Ma è il prezzo da pagare per il progresso scientifico

La sensibilità crescente dinanzi alla sofferenza degli animali merita rispetto: e non c’è dubbio che nella relazione tra un uomo e un animale possono emergere attenzioni commuoventi, che devono interrogarci. Chi - da adulto o da bambino - ha fatto esperienza dell’intesa, anche reciprocamente affettuosa, che si può creare tra una persona e il suo animale può capire ciò che sto dicendo. Gli animali, e nemmeno le piante, sono abbassabile al livello di semplice cose e questa loro alterità rispetto al mondo inanimato - questa loro «differenza» radicale - è qualcosa che bisogna avere ben presente. Perché, ad esempio, esistono modi diversi di allevare animali da macello e anche di sopprimerli.
Lo scrupolo di quanti reagiscono di fronte a una violenza inutile a danno degli animali è uno scrupolo che è legittimo.
Tutto questo è però sufficiente a contestare la possibilità stessa che, date certe condizioni, si possano utilizzare talune cavie per sperimentare l’efficacia di nuovi farmaci? Ha senso ed è giustificato un atteggiamento radicalmente negativo di fronte a gruppi di ricerca che, prima di arrischiare una determinata cura su uomini e donne, provino a somministrare quel prodotto a qualche altra specie animale? È giusto che le uniche cavie legittime, alla fine, siano gli esseri umani?

In altre parole, è ragionevole accettare l’egualitarismo radicale di chi pone sullo stesso livello uomini e animali? È difendibile quella filosofia che, a partire da Richard Ryder, è detta «anti-specista» e vede nel predominio dell’uomo sul creato (o sul cosmo) una forma illegittima di dominio? E infine: è possibile tale cancellazione di differenze tanto evidenti? Ovviamente, anche quanti parteggiano per i cosiddetti «diritti» degli animali non possono essere del tutto coerenti con quanto affermano. È comprensibile che quanti tra gli animalisti più radicali amano davvero il loro cane non si pongano problemi se, allo scopo di salvarlo, devono ricorrere ad antibiotici e in tal modo sopprimere altre specie animali: evidentemente considerate «inferiori». In questo come in altri casi, l’egualitarismo è zoppo e incoerente. E l’esito di tale prospettiva, in fin dei conti, è solo quello di operare una qualche promozione ontologica di alcune specie, che si vorrebbero considerare titolari di diritti e che si vorrebbe elevare al livello degli umani.
La tragedia vera è che la vivisezione è un gravissimo errore metodologico che condanna l’uomo a errare, come un cieco, alla ricerca di un segnale che gli indichi la strada perduta, ad approfondire ricerche e studi, a scoprire terre incognite. È chiaro che sullo sfondo di tutto ciò c’è un antico (e irrisolto) conflitto tra diverse correnti profonde della nostra cultura: quelle che provengono dalla radice ebraico-cristiana, che è essenzialmente umanista, e quelle che discendono da una cultura pagana, più pronta a negare il primato ontologico dell’umano sul resto della realtà.

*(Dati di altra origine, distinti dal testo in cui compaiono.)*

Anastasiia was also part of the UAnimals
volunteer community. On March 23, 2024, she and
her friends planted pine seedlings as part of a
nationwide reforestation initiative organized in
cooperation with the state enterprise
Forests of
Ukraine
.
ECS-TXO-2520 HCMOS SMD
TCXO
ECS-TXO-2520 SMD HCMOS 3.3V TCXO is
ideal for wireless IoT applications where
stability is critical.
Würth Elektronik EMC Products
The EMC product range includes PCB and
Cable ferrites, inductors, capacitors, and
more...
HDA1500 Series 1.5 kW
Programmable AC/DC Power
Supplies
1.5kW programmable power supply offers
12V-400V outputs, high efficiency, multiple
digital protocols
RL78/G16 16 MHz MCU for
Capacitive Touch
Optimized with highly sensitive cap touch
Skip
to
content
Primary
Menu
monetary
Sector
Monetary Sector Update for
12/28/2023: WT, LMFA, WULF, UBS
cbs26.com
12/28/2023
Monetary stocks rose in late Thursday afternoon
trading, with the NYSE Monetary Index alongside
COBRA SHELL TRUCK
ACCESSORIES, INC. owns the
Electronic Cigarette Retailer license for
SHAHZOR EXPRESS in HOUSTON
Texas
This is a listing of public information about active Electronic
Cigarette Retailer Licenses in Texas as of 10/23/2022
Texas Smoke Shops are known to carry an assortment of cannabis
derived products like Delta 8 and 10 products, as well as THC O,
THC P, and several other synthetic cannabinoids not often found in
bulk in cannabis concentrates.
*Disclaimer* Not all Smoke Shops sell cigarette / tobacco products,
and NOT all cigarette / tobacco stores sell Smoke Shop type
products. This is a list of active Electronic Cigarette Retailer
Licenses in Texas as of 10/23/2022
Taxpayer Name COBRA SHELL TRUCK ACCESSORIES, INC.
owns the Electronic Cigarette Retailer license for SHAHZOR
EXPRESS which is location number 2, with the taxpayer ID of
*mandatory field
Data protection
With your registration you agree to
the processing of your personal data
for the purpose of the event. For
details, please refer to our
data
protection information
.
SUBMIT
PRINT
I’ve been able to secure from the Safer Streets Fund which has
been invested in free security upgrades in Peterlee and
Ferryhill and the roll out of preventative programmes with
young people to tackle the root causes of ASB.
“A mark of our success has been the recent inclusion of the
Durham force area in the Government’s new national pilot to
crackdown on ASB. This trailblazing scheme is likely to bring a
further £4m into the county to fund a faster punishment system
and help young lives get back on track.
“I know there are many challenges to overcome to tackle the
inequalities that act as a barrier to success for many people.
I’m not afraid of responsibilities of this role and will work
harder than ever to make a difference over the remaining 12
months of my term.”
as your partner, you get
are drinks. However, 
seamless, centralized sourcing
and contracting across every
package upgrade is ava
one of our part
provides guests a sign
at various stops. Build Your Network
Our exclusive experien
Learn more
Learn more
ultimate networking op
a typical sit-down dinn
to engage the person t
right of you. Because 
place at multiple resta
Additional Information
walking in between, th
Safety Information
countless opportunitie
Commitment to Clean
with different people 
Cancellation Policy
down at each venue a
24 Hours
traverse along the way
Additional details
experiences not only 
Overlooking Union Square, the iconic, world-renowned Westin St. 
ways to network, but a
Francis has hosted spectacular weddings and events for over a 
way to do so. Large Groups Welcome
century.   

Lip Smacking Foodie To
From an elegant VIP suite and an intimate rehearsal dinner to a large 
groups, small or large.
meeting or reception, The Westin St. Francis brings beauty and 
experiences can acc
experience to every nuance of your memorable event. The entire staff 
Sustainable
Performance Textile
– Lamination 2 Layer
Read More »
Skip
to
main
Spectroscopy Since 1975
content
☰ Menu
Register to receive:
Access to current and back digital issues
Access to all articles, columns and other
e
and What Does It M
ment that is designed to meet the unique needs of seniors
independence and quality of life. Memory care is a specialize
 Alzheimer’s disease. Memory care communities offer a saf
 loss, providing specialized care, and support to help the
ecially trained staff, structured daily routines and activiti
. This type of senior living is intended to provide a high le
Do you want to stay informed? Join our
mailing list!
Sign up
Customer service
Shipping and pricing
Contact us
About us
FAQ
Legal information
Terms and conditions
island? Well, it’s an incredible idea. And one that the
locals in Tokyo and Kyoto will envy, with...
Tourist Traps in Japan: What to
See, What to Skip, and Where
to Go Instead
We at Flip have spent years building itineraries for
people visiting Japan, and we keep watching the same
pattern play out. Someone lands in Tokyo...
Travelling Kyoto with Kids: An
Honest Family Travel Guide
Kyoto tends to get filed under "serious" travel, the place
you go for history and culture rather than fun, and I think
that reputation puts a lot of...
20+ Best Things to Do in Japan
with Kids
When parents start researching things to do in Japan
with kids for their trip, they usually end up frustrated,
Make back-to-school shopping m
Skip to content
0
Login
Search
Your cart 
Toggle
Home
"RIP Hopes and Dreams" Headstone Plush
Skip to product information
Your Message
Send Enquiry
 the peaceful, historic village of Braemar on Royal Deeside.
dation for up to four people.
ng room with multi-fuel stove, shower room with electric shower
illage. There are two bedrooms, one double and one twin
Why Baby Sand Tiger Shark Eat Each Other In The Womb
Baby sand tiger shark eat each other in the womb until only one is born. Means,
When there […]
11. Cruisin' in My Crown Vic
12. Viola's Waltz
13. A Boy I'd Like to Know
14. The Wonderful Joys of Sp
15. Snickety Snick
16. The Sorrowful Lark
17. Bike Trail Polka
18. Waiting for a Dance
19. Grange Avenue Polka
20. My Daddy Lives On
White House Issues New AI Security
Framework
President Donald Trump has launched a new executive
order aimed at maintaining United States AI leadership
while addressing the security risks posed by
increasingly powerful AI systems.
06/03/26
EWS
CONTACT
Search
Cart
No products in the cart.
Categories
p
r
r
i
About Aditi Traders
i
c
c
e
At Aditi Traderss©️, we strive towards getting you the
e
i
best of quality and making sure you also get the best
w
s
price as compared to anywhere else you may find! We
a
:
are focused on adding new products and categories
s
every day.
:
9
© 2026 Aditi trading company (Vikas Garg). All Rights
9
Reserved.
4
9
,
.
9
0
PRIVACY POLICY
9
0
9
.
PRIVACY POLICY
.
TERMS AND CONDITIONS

In un suo film documentario sulle gesta efferate di Jean-Bédel Bokassa (che negli anni Sessanta e Settanta tiranneggiò la Repubblica Centrafricana), a chiusura di quel terribile viaggio entro gli orrori della follia umana il regista tedesco Wim Wenders indugia con la telecamera sull’immagine (altamente metaforica) di una scimmia che fuma una sigaretta. Quella scena non è traducibile: è inquietante in sé e ciò basta.

Ma certamente quella conclusione segnala come tra l’uomo e le altre specie il confine resta un’esperienza fondamentale. La distinzione rimane ed è importante, va sempre ricordata ed è gravida di conseguenze. Anche sui nostri ordinamenti giuridici.